The Great Vigil of Easter-Rev Melanie Lemburg

 Easter Vigil 2021

 

        My dad is a gifted storyteller, so my memories of my childhood are woven through with stories.  In the daytime, he’d tell stories to entertain, creating imaginary characters who would do ridiculous things, and he’d also share humorous anecdotes from his daily life and his past.  (His most famous story hales from his early teenage years (1965), and it is the tale of how Lamar Gene Fortenberry wrestled the monkey at the Marion County fair in Columbia, MS.)

        At night after we’d read books before we’d say our prayers, he’d turn off the lights and tell me stories of his childhood-stories with lessons he had learned.

        But my favorite story would happen once a year.  On the eve of my birthday, my dad would tell me the story of the day I was born.  He’d put all of his storytelling gifts and flair to work, so that even to this day, I can picture the events of the day I was born, even though I can’t authentically remember them for myself.  It became an annual event, this holy remembering accomplished through story. 

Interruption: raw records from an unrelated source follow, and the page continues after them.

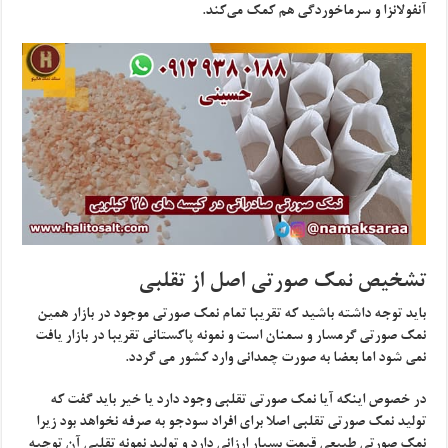
آنفولانزا و سرماخوردگی هم کمک می‌کند.
تشخیص نمک صورتی اصل از تقلبی
باید توجه داشته باشید که تقریبا تمام نمک صورتی موجود در بازار همین
نمک صورتی گرمسار و سمنان است و نمونه پاکستانی تقریبا در بازار یافت
نمی شود اما بعضا به صورت چمدانی وارد کشور می گردد.
در خصوص اینکه آیا نمک صورتی تقلبی وجود دارد یا خیر باید گفت که
تولید نمک صورتی تقلبی اصلا برای افراد سودجو به صرفه نخواهد بود زیرا
نمک صورتی طبیعی قیمت بسیار ارزانی دارد و تولید نمونه تقلبی آن توجیه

        In the church, we have a fancy liturgical word for this holy remembering.  It is anamnesis, and it means that we remember and in that remembering we also, in some mysterious way, participate in the events of the past in this present moment.  It is at the heart of what we do as we gather on this holiest of nights.  We retell the stories that have been told thousands of times, passed down through the centuries from those who witnessed them first-hand to those of us who now participate in the events as if we had been there. 

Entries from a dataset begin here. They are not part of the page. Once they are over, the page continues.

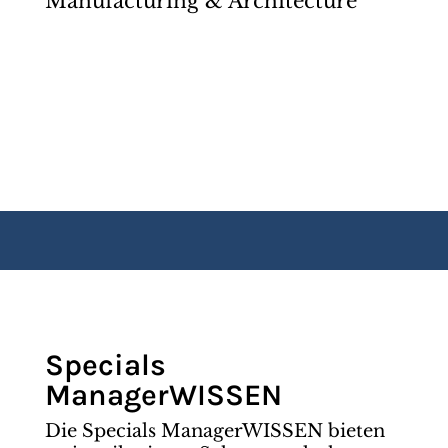
Manufacturing & Architecture
Specials
ManagerWISSEN
Die Specials ManagerWISSEN bieten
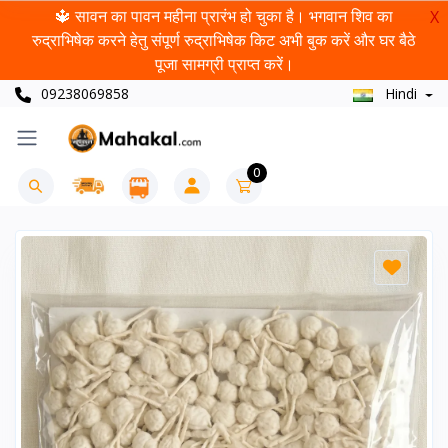
🔱 सावन का पावन महीना प्रारंभ हो चुका है। भगवान शिव का
X
रुद्राभिषेक करने हेतु संपूर्ण रुद्राभिषेक किट अभी बुक करें और घर बैठे
पूजा सामग्री प्राप्त करें।
09238069858
Hindi
0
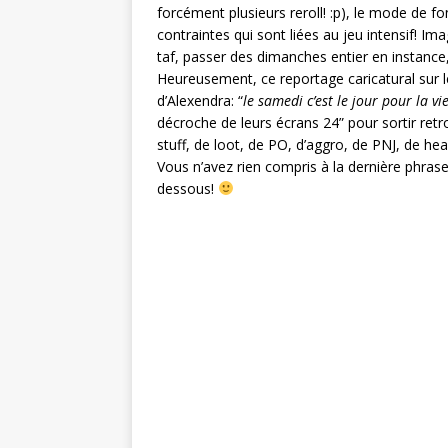
forcément plusieurs reroll! :p), le mode de f
contraintes qui sont liées au jeu intensif! Im
taf, passer des dimanches entier en instance,
Heureusement, ce reportage caricatural sur 
d’Alexendra: “
le samedi c’est le jour pour la vi
décroche de leurs écrans 24” pour sortir retro
stuff, de loot, de PO, d’aggro, de PNJ, de he
Vous n’avez rien compris à la dernière phrase
dessous!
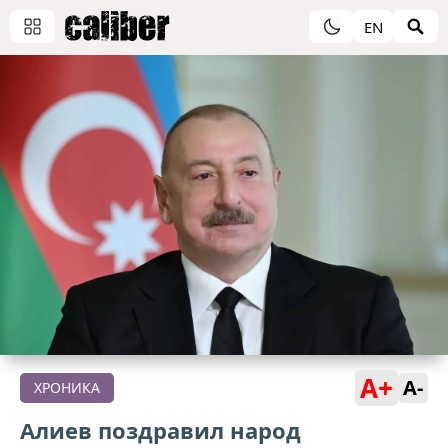
EN
A+
A-
ХРОНИКА
Алиев поздравил народ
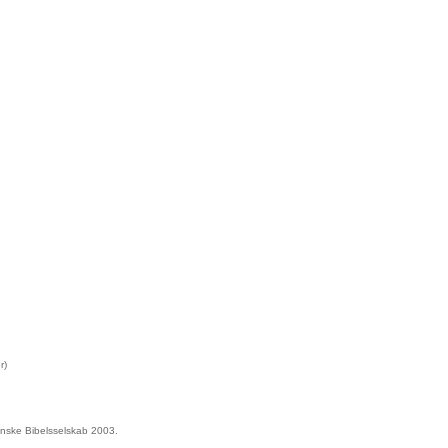
r)
anske Bibelsselskab 2003.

        We hear the proclamation of God at creation—so good!  We feel the fear of the former slaves as their oppressors are bearing down on them and then the guilty relief as we see the walls of water crashing down upon those who would seek to enslave us.  We feel the rattling of the dry bones of Ezekiel’s graveyard in our very bones and breathe in the breath of God that gives us all life.  And we participate with the women in the shock and awe and joy and confusion of the resurrection, still to this day, wondering what it means for us.

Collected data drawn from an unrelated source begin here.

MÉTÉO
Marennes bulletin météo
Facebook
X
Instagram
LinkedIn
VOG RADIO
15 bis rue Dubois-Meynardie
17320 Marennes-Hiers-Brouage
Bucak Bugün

        My dad’s annual retelling of the story of my birth would help me reconnect with the events and people from my past, and it would also help me be reconnected to my own identity.  So our gathering here tonight recalls us, who have been scattered throughout time and distance, and re-members us as the resurrected body of the Christ, the people whom God has chosen to create, protect and defend, reconstitute, redeem, and resurrect from sin and death.  As we tell these stories this night, we reconnect with our own identity as beloved children of God as we reaffirm our baptismal covenant and feel the splatter of holy water upon us once again to remember our baptism.  Tonight, the past and the future collapse into only the present, and we’ll greet the Lord’s resurrection as participants in this very real present.

        The good news of tonight is that the story continues, and we have our part in it.